Must teachers toe the line?
It is very sad for me to read the article "Nothing worth saving?" in the October edition of the Notebook. This is but another example of a good teacher being ousted in favor of "the process" that is supposed to lead to better and more grand things for education. The sad thing is that this story represents so very much the state of public education in the country and especially urban areas. Bright teachers who are great role models to fellow teachers and students get cut for teachers who push more of the accepted status quo within education that has to do with test-taking, achievement gap jargon, and the bureaucratic process.

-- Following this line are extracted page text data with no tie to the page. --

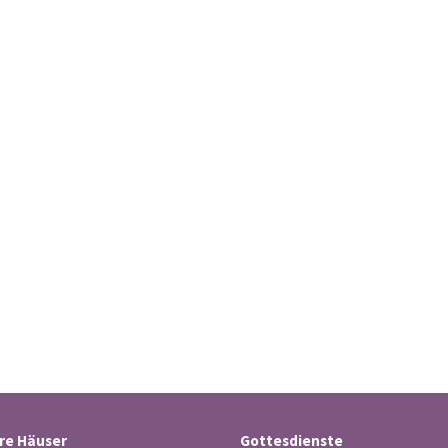
re Häuser
Gottesdienste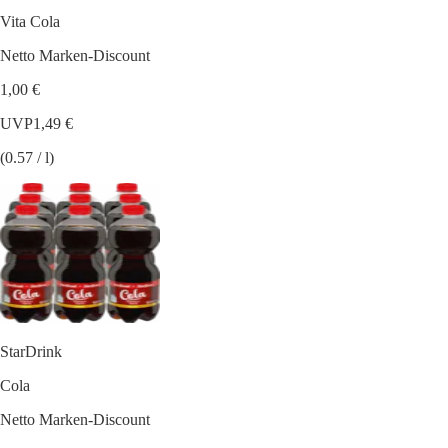
Vita Cola
Netto Marken-Discount
1,00 €
UVP
1,49 €
(0.57 / l)
StarDrink
Cola
Netto Marken-Discount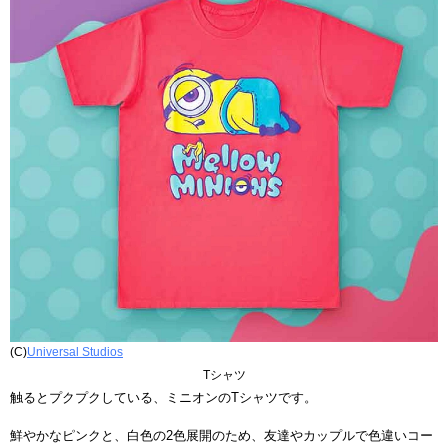
(C)
Universal Studios
Tシャツ
触るとプクプクしている、ミニオンのTシャツです。
鮮やかなピンクと、白色の2色展開のため、友達やカップルで色違いコー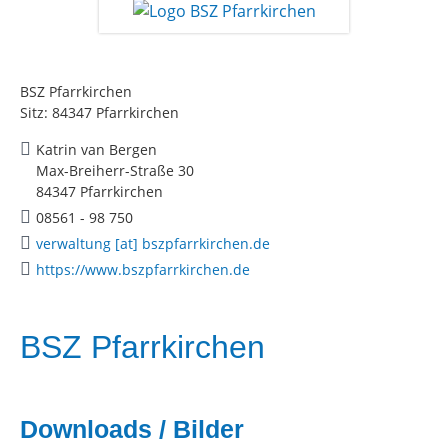
BSZ Pfarrkirchen
Sitz: 84347 Pfarrkirchen
Katrin van Bergen
Max-Breiherr-Straße 30
84347 Pfarrkirchen
08561 - 98 750
verwaltung [at] bszpfarrkirchen.de
https://www.bszpfarrkirchen.de
BSZ Pfarrkirchen
Downloads / Bilder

Neil Geyette is a great teacher, and he has been removed from a school that needed him very much. These types of teachers are on staff at every school. The teachers themselves know they are good, most of the faculty knows who the good teachers are, and the students and parents overwhelmingly know who the good teachers are too.

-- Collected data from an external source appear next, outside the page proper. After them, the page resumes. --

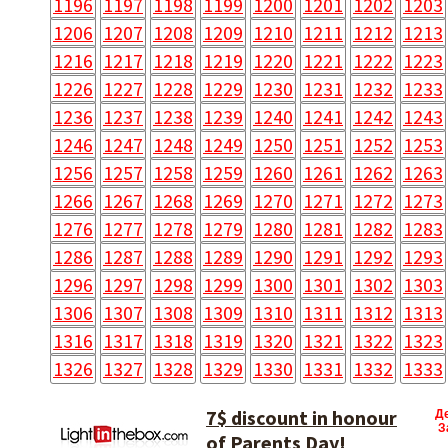
1196
1197
1198
1199
1200
1201
1202
1203
1206
1207
1208
1209
1210
1211
1212
1213
1216
1217
1218
1219
1220
1221
1222
1223
1226
1227
1228
1229
1230
1231
1232
1233
1236
1237
1238
1239
1240
1241
1242
1243
1246
1247
1248
1249
1250
1251
1252
1253
1256
1257
1258
1259
1260
1261
1262
1263
1266
1267
1268
1269
1270
1271
1272
1273
1276
1277
1278
1279
1280
1281
1282
1283
1286
1287
1288
1289
1290
1291
1292
1293
1296
1297
1298
1299
1300
1301
1302
1303
1306
1307
1308
1309
1310
1311
1312
1313
1316
1317
1318
1319
1320
1321
1322
1323
1326
1327
1328
1329
1330
1331
1332
1333
7$ discount in honour
Д
З
of Parents Day!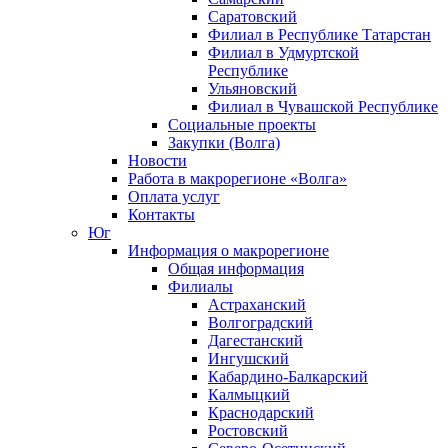
Саратовский
Филиал в Республике Татарстан
Филиал в Удмуртской
Республике
Ульяновский
Филиал в Чувашской Республике
Социальные проекты
Закупки (Волга)
Новости
Работа в макрорегионе «Волга»
Оплата услуг
Контакты
Юг
Информация о макрорегионе
Общая информация
Филиалы
Астраханский
Волгоградский
Дагестанский
Ингушский
Кабардино-Балкарский
Калмыцкий
Краснодарский
Ростовский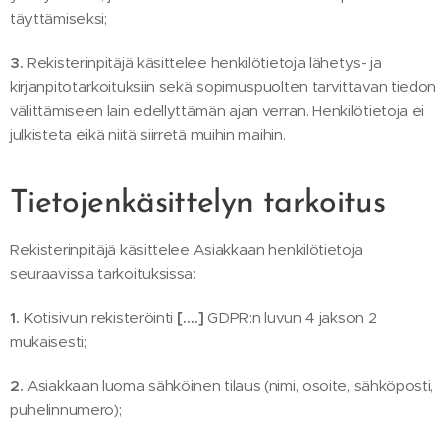
täyttämiseksi;
3.
Rekisterinpitäjä käsittelee henkilötietoja lähetys- ja
kirjanpitotarkoituksiin sekä sopimuspuolten tarvittavan tiedon
välittämiseen lain edellyttämän ajan verran. Henkilötietoja ei
julkisteta eikä niitä siirretä muihin maihin.
Tietojenkäsittelyn tarkoitus
Rekisterinpitäjä käsittelee Asiakkaan henkilötietoja
seuraavissa tarkoituksissa:
1.
Kotisivun rekisteröinti
[….]
GDPR:n luvun 4 jakson 2
mukaisesti;
2.
Asiakkaan luoma sähköinen tilaus (nimi, osoite, sähköposti,
puhelinnumero);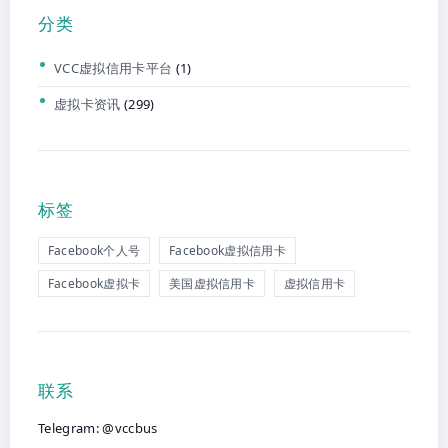
分类
VCC虚拟信用卡平台
(1)
虚拟卡资讯
(299)
标签
Facebook个人号
Facebook虚拟信用卡
Facebook虚拟卡
美国虚拟信用卡
虚拟信用卡
联系
Telegram: @vccbus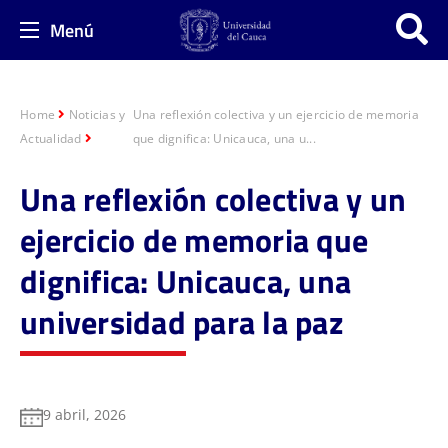
Menú
Home
Noticias y
Una reflexión colectiva y un ejercicio de memoria
Actualidad
que dignifica: Unicauca, una u...
Una reflexión colectiva y un
ejercicio de memoria que
dignifica: Unicauca, una
universidad para la paz
9 abril, 2026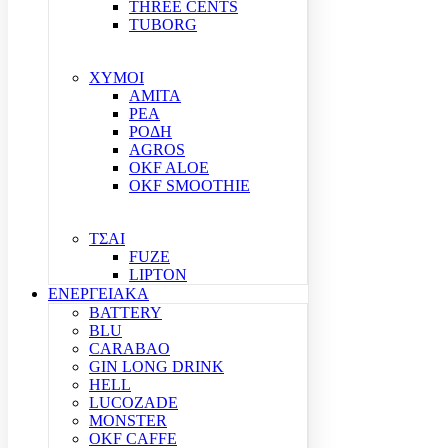
THREE CENTS
TUBORG
ΧΥΜΟΙ
ΑΜΙΤΑ
ΡΕΑ
ΡΟΔΗ
AGROS
OKF ALOE
OKF SMOOTHIE
ΤΣΑΙ
FUZE
LIPTON
ΕΝΕΡΓΕΙΑΚΑ
BATTERY
BLU
CARABAO
GIN LONG DRINK
HELL
LUCOZADE
MONSTER
OKF CAFFE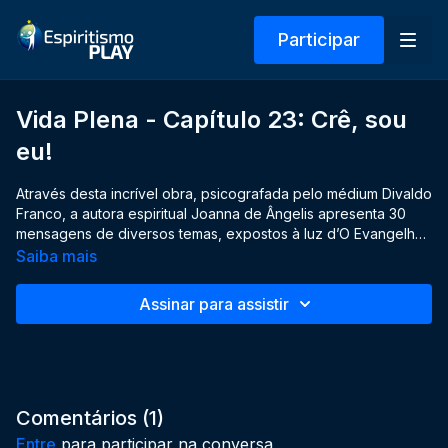
Participar
Vida Plena - Capítulo 23: Crê, sou
eu!
Através desta incrível obra, psicografada pelo médium Divaldo
Franco, a autora espiritual Joanna de Ângelis apresenta 30
mensagens de diversos temas, expostos à luz d’O Evangelho
segundo o Espiritismo, a fim de nos auxiliar a alcançar o bem
Saiba mais
viver.
Assinar para assistir
Comentários (
1
)
Entre
para participar na conversa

Why can't the state get it together and give more of these types of teachers more of a leadership role within education? Nope, instead, they are seen as the problem and are moved physically, along with their ideas, out of the picture.
How long will school districts and the bureaucratic powers that be keep looking in the wrong direction for positive change? Maybe they'll just do it long enough for all the Neil Geyettes to quit and move on to other professions that actually appreciate and value them more.
The writer is a substitute teacher in New Jersey public schools and at Philadelphia charter schools. He worked for five years as a social sciences teacher in the San Francisco public school system.